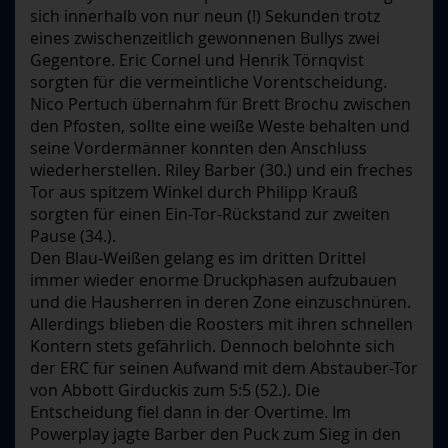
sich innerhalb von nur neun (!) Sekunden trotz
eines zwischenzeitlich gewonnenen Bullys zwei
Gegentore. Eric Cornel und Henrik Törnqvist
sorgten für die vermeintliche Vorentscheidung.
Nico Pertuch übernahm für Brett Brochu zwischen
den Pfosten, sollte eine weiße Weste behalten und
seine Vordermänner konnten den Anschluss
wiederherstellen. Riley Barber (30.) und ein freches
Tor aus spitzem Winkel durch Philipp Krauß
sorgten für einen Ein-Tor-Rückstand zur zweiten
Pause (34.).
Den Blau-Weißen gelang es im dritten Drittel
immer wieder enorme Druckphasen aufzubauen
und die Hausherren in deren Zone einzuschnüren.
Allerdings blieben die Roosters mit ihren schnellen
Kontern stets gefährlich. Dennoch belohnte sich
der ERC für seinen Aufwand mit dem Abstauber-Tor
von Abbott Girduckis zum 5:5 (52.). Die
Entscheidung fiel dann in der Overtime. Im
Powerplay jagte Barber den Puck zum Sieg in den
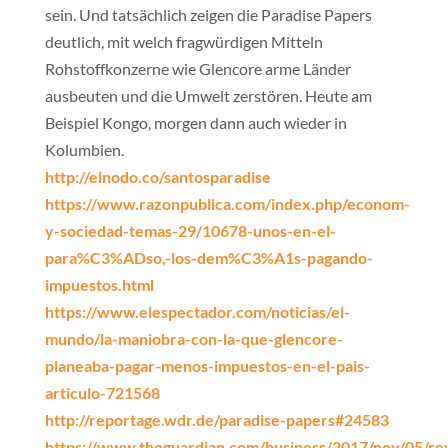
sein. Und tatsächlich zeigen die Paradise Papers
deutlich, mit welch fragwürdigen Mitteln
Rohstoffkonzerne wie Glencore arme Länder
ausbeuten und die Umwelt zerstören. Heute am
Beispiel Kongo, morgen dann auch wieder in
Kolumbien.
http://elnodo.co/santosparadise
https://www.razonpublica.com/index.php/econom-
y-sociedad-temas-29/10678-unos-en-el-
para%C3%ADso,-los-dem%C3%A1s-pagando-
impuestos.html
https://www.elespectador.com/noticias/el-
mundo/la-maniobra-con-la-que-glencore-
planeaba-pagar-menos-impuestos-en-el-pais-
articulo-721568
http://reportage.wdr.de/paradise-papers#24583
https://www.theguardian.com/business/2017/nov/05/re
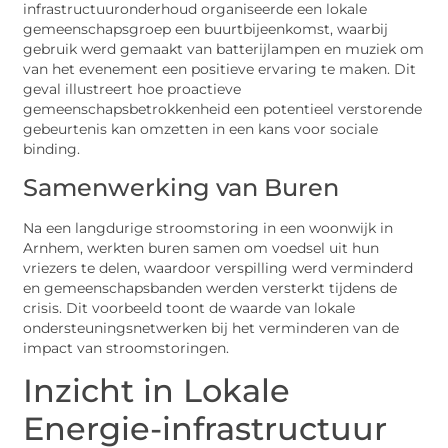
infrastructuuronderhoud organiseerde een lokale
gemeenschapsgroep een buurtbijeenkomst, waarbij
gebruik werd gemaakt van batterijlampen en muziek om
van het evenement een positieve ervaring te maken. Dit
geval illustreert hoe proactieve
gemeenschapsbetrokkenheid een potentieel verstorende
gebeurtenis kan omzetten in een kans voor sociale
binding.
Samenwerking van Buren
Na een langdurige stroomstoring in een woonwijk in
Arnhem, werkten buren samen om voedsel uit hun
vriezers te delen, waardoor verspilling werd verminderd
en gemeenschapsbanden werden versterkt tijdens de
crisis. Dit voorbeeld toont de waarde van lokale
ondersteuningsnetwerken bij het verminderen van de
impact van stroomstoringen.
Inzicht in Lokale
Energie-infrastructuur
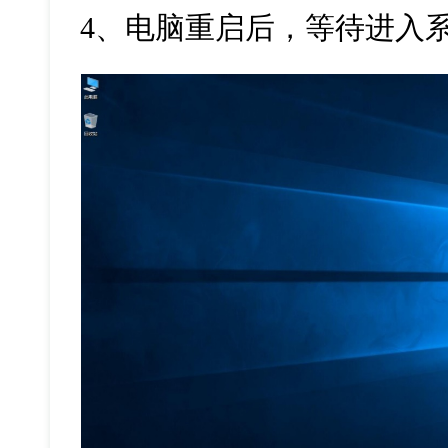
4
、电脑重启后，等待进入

++++++++++++++++++++

Within the records, on how many lines does the word "sorgten" appear? Provide the number alone.

> [COMPLETED EXERCISE]
2